Tichys Einblick
Erdogan außen vor

Erneute Eskalation in Syrien

Offensichtlich soll die gestartete Offensive das letzte von Rebellen gehaltene Territorium wieder unter Assad bringen. Damit dürfte die Absprache zwischen der Türkei, Russland und dem Iran hinsichtlich einer Schutzzone für die Dissidenten obsolet werden.

ANAS AL-DYAB/AFP/Getty Images

Seit einigen Tagen setzt die syrisch-russische Koalition an, jenen den mit der Türkei verbündeten Rebellen verbliebenen Nordosten des Landes zu erobern. Das Vorgehen ist immer dasselbe: Die russischen, in H‘Meimim stationierten Kampfjets fliegen Luftangriffe gegen vermeintliche gegnerische Stützpunkte und zivile Einrichtungen. Es folgt das Bombardement durch reguläre syrische Kräfte – entweder mit den berühmt-berüchtigten Fassbomben oder durch Artilleriebeschuss. Anschließend erst rücken syrische Armeeinheiten vor.

Seit Freitagmittag erfolgt der geballte Angriff auf den Ort Al Habit, der am Montagabend mit Fassbomben belegt wurde. Der ursprünglich von den Rebellen gehaltene Südwesten der Provinz Idlib ist mittlerweile von der Assad-Armee besetzt und es deutet sich an, dass der Vorstoß in absehbarer Zeit nicht enden wird.

Auch westlich von Aleppo verstärkt die syrische Armee ihr Vorgehen, während östlich der von der Türkei besetzten Kurdenstadt Afrin offenbar syrische Einheiten im Verbund mit der kurdischen YPG aktiv sind. Dieses dürfte dem türkischen Präsidialdiktator Erdogan, der erst vergangene Woche erklärt hatte, seine Armee sei bereit, die westlich des Euphrat gelegene, von Kurden und USA gehaltene Stadt Manbidj zu „übernehmen“ und den Euphrat zur (vorläufigen) Ostgrenze seines Einflussgebietes in Syrien zu machen, nicht gefallen.

Auch der syrische Vorstoß in der Rebellenprovinz Idlib zielt genau zwischen zwei von den Türken eingerichteten Beobachtungsposten – und so scheint es nur noch eine Frage der Zeit zu sein, wann der Beobachtungsposten bei Murak, gelegen an der bisherigen Demarkationslinie an der südlichen Straße zwischen Hama und Aleppo, vom türkischen Nachschub abgeschnitten ist. Offensichtlich – darauf deutet die massive Unterstützung der Aktionen durch die Russen hin – soll die jetzt gestartete Offensive das letzte von Rebellen gehaltene Territorium wieder unter die Kontrolle Assads bringen.

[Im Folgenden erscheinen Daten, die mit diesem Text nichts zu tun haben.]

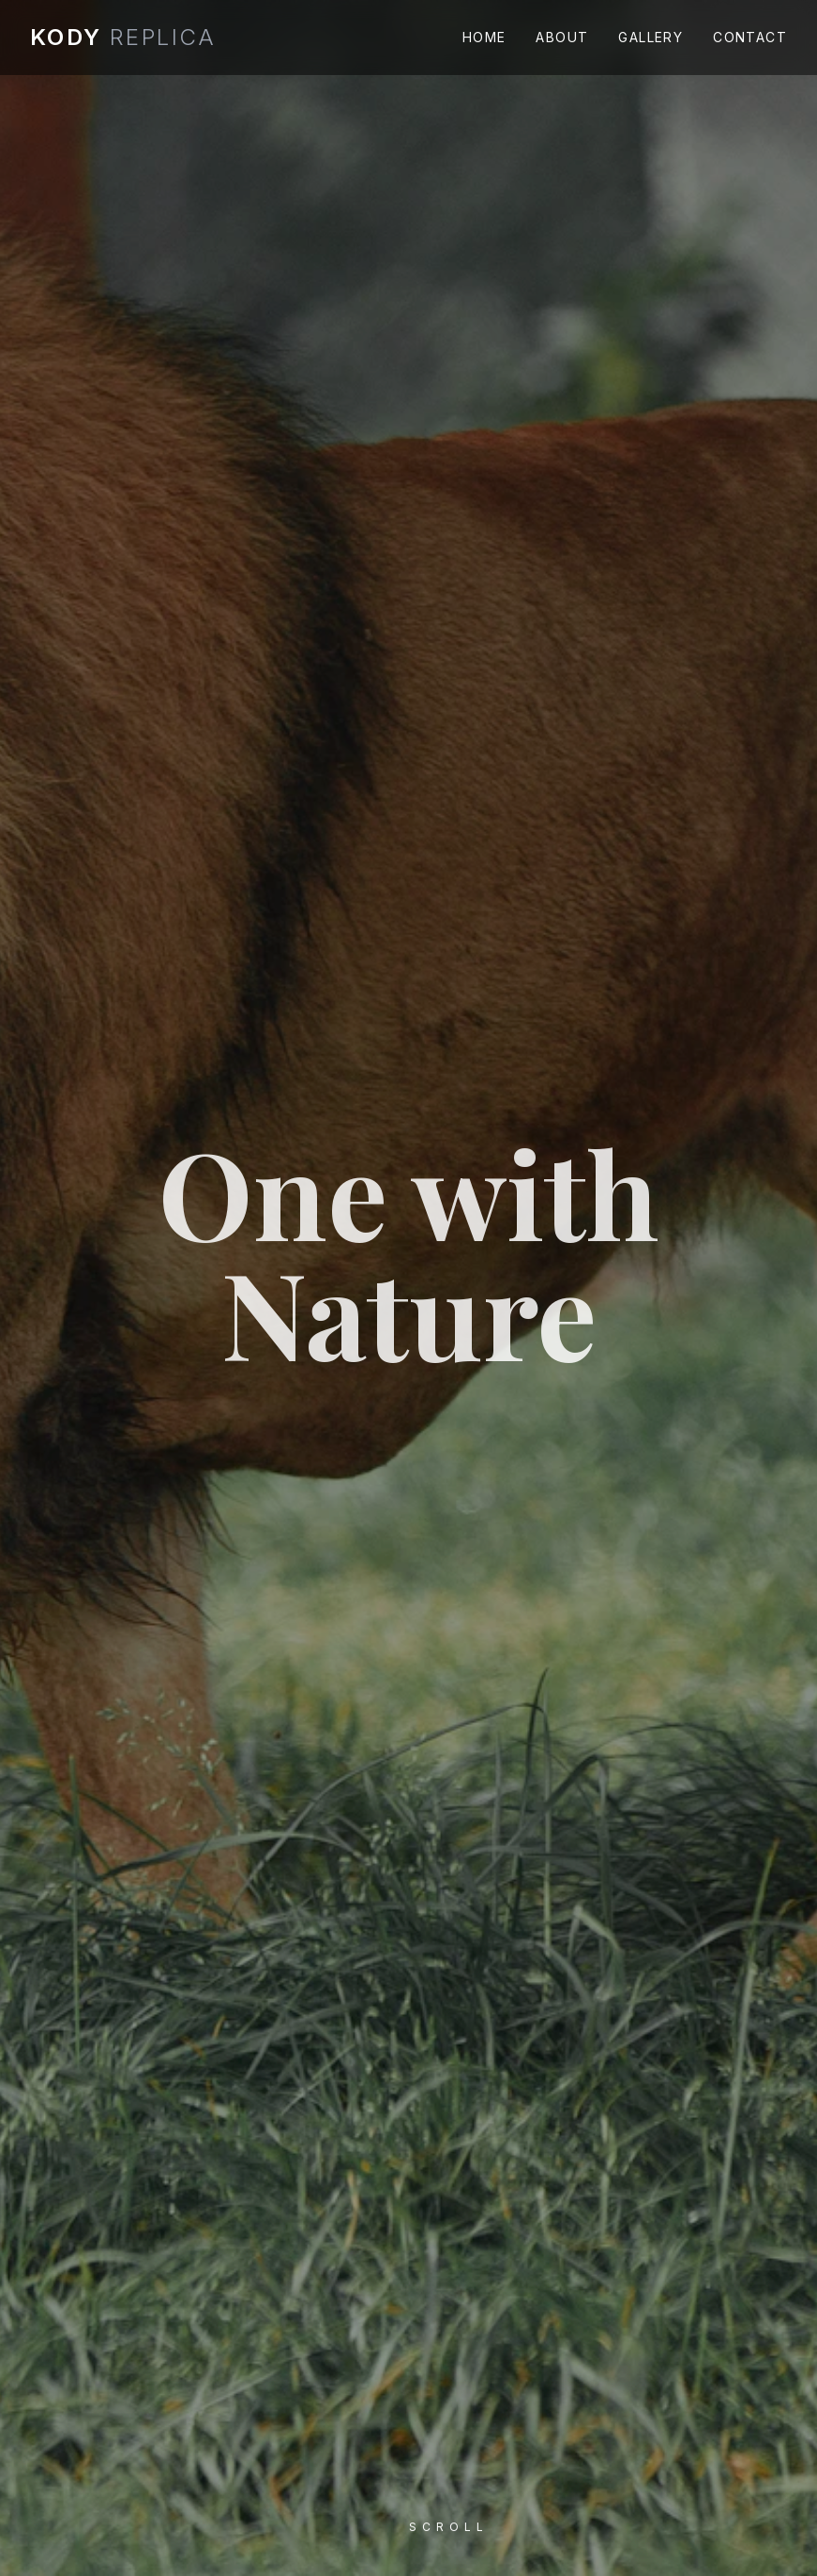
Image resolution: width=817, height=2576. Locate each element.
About (562, 37)
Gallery (650, 37)
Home (484, 37)
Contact (750, 37)
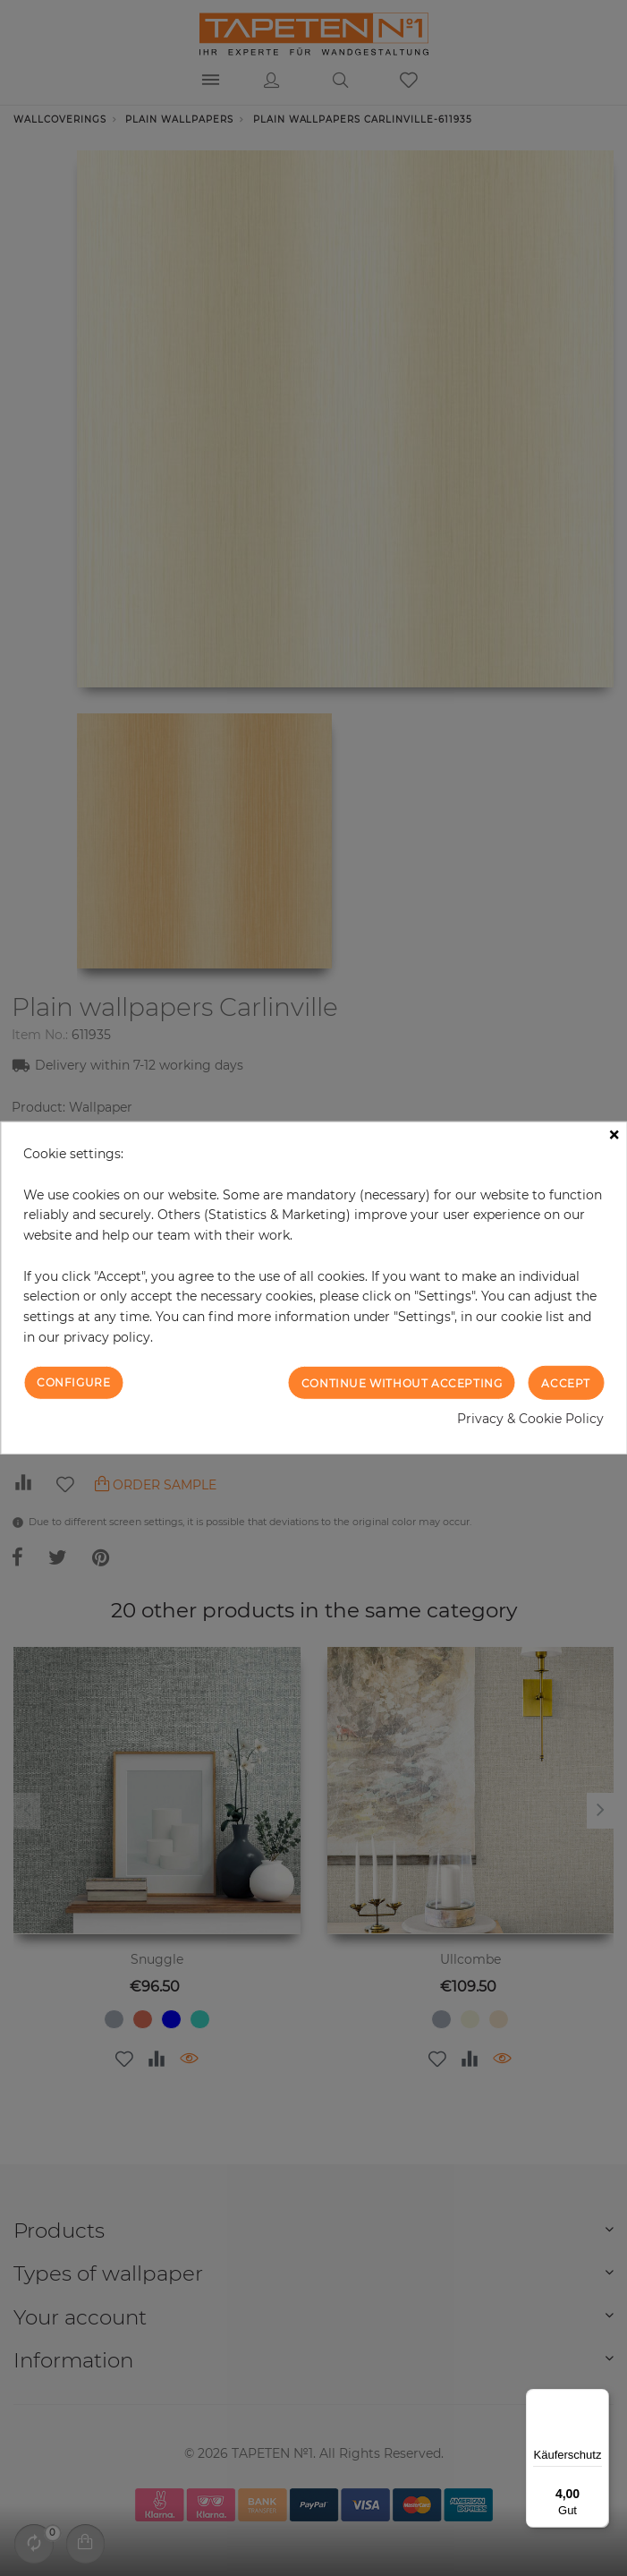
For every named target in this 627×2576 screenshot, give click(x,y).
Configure (73, 1381)
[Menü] (598, 2399)
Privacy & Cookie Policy (530, 1419)
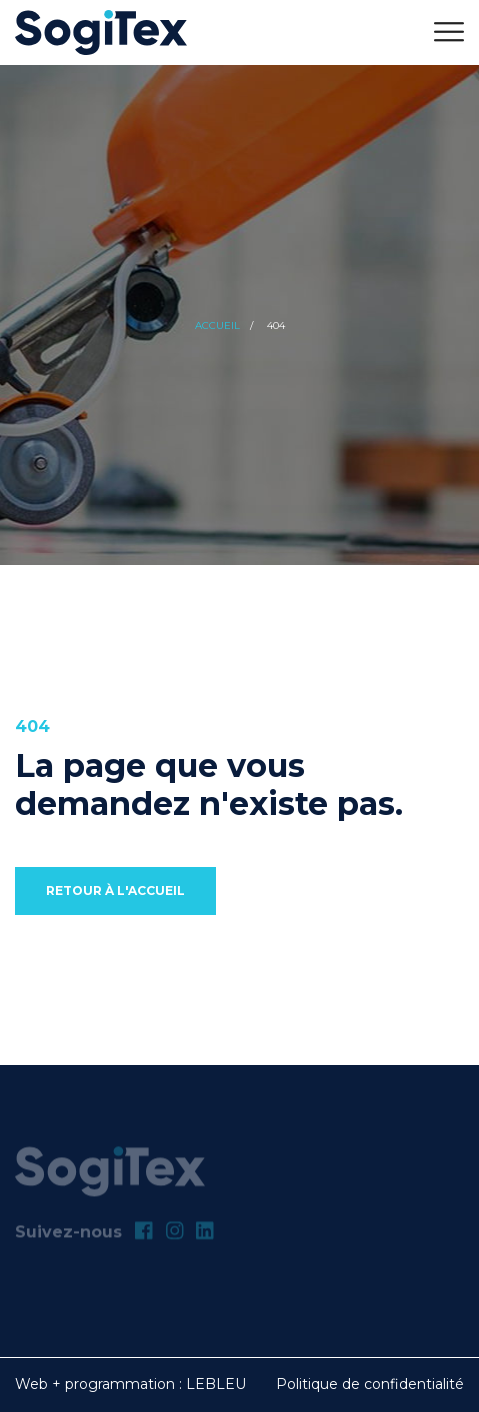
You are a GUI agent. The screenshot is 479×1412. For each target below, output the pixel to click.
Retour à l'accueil (115, 890)
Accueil (217, 325)
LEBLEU (216, 1384)
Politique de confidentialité (370, 1384)
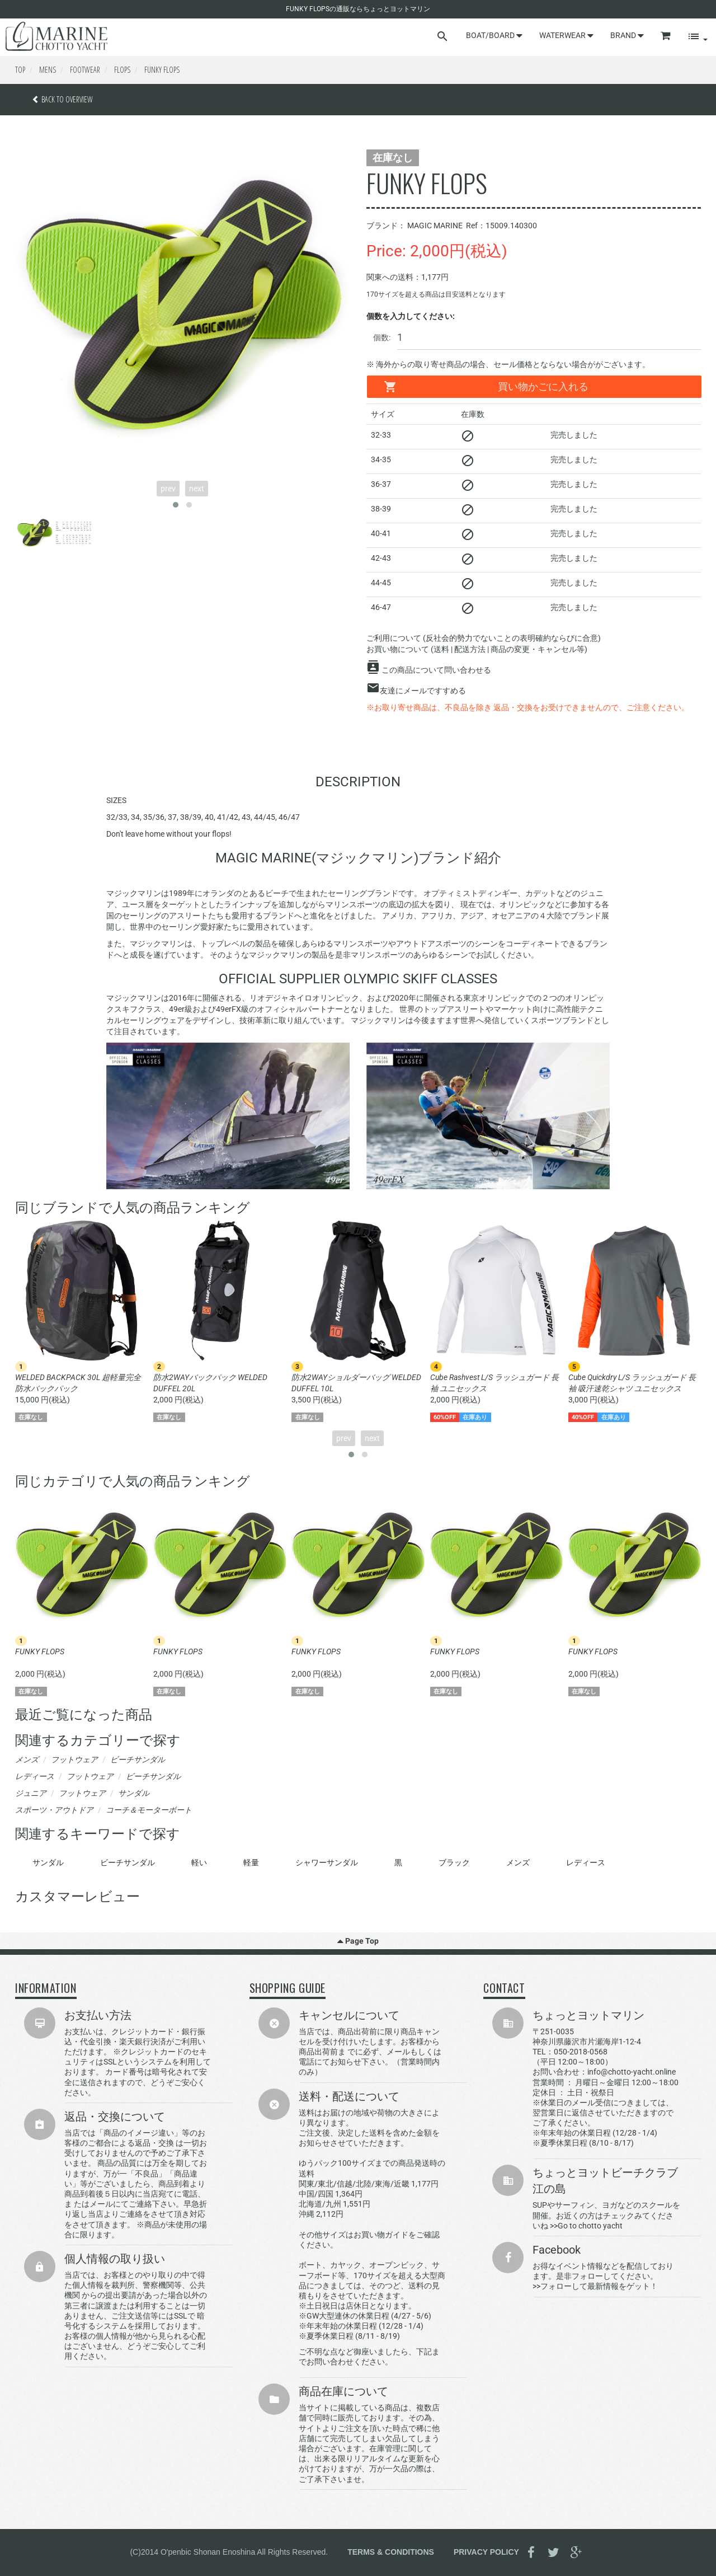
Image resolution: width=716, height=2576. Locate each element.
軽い (199, 1862)
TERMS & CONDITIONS (390, 2551)
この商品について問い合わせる (436, 669)
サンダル (48, 1862)
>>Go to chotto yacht (586, 2225)
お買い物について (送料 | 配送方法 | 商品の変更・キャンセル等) (476, 649)
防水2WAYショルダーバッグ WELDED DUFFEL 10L (356, 1383)
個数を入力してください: (410, 316)
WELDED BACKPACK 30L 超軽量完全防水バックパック (78, 1383)
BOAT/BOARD (494, 35)
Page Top (358, 1940)
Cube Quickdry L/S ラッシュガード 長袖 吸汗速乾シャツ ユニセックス (632, 1383)
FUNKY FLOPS (39, 1651)
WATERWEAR (566, 35)
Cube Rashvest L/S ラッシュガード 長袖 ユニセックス (494, 1383)
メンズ (518, 1862)
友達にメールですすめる (423, 690)
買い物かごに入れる (486, 386)
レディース (585, 1862)
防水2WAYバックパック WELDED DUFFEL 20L (210, 1383)
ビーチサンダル (127, 1862)
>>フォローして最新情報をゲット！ (595, 2286)
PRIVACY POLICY (486, 2551)
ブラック (454, 1862)
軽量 (251, 1862)
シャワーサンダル (326, 1862)
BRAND (627, 35)
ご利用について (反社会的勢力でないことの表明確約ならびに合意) (483, 638)
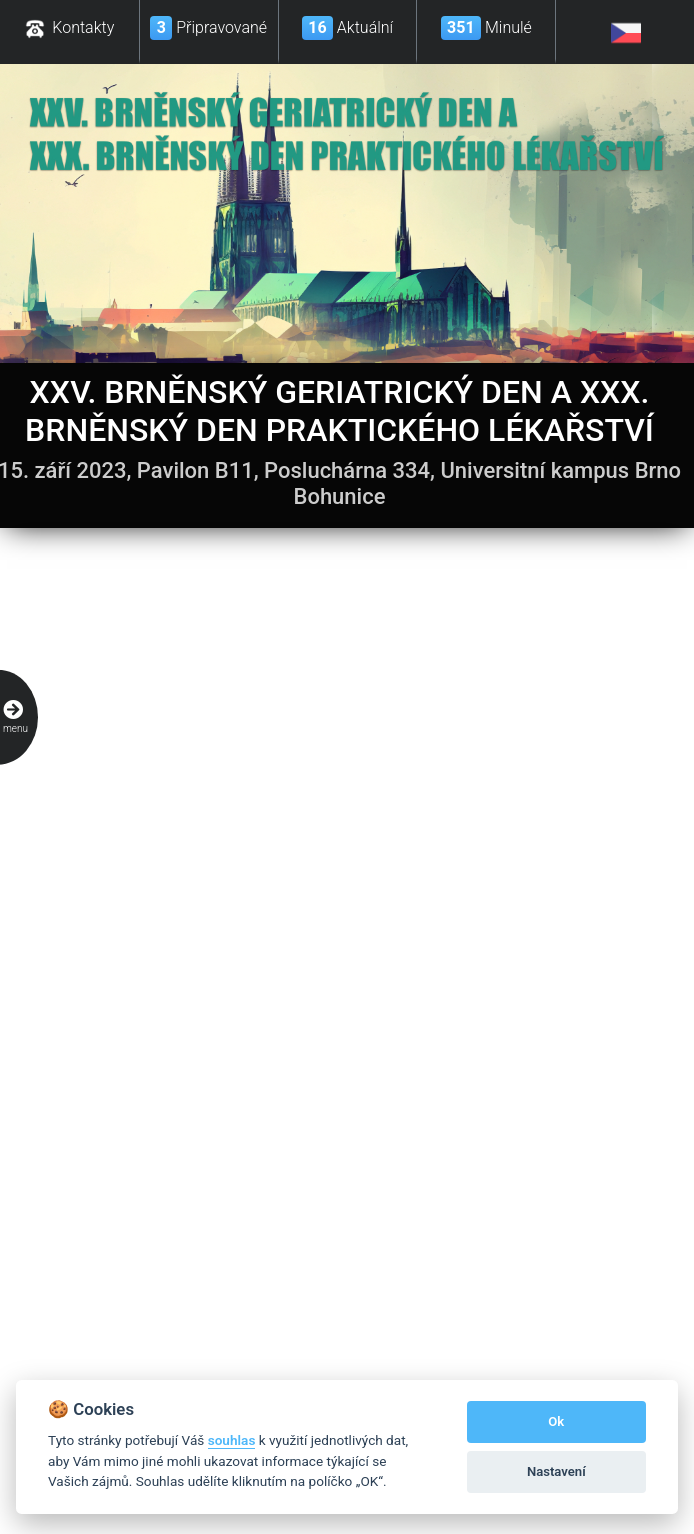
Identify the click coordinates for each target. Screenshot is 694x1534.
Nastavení (556, 1471)
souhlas (232, 1440)
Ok (556, 1421)
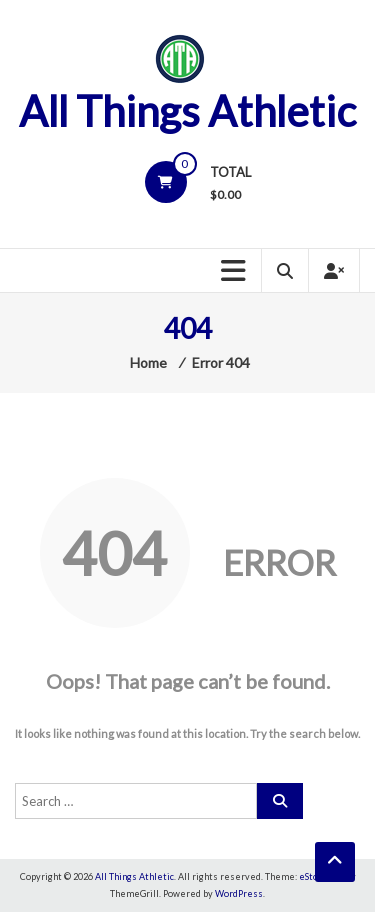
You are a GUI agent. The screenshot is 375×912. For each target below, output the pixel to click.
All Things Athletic (187, 111)
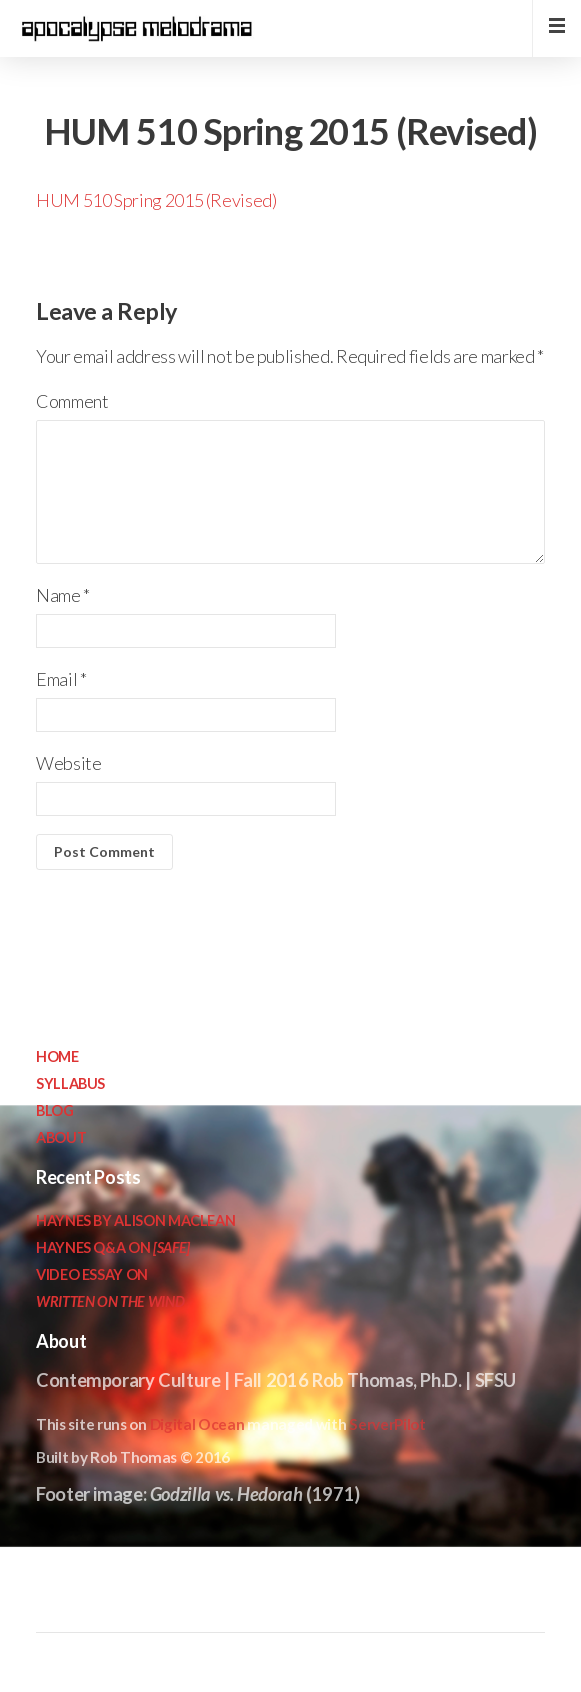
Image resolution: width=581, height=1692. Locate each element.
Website (68, 763)
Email (61, 679)
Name (63, 595)
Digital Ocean (197, 1424)
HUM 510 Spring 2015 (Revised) (156, 200)
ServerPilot (387, 1424)
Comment (72, 401)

Damit dürfte die Absprache zwischen der Türkei, Russland und dem Iran hinsichtlich einer Schutzzone für die Dissidenten obsolet werden. Ohnehin hatte Erdogan seinen Teil der Vereinbarung nicht durchsetzen können: Die beiden Hauptverkehrsstraßen durch die Provinz für syrische Verkehre zwischen Aleppo, Latakia und Hama vor Angriffen durch die Rebellen zu sichern.

Die Vertreter der EU-Staaten Deutschland, Frankreich und Großbritannien haben derweil in Brüssel am Montagnachmittag einmal mehr den ungehörten Appell an die kämpfenden Einheiten verlauten lassen, man möge bitte die Eskalation des Konfliktes beenden.

Eine deutlichere Position bezieht hingegen die US-Administration. Während am Golf der südliche Ring um den Iran enger gezogen wird und Außenminister Pompeo seine Visite bei den Verbündeten in Nahost beendete und überraschend noch kurz in Brüssel vorstellig wurde, um – erfolglos – die EU-Vertreter auf die Anti-Atomdeal-Linie der USA einzuschwören, ließ sich aus Washington hören, dass es das unbedingte Ziel der USA sei, jegliche in Syrien stationierten Einheiten aus dem Land bringen zu lassen, die unter iranischer Kontrolle stehen. Das könnte daher nicht nur die Einheiten der Revolutionsgarde betreffen, die an der Seite Assads kämpfen, sondern auch die libanesische Schiitenmiliz der Hizbullah. Sollten die USA dieses Ziel ernst meinen, dürfte dazu eine mit Israel abgestimmte Aktion unvermeidlich sein. Israel beklagt seit geraumer Zeit, dass der Iran eigene Einheiten in Syrien stationiert. In der Vergangenheit wurden bereit Luftschläge gegen iranisch-syrische Stützpunkte vorgenommen – und die Regierung in Jerusalem hat angekündigt, eine Präsenz des Iran, dessen Mullah-Regime ständig die totale Vernichtung Israels androht, in Syrien keinesfalls zu akzeptieren.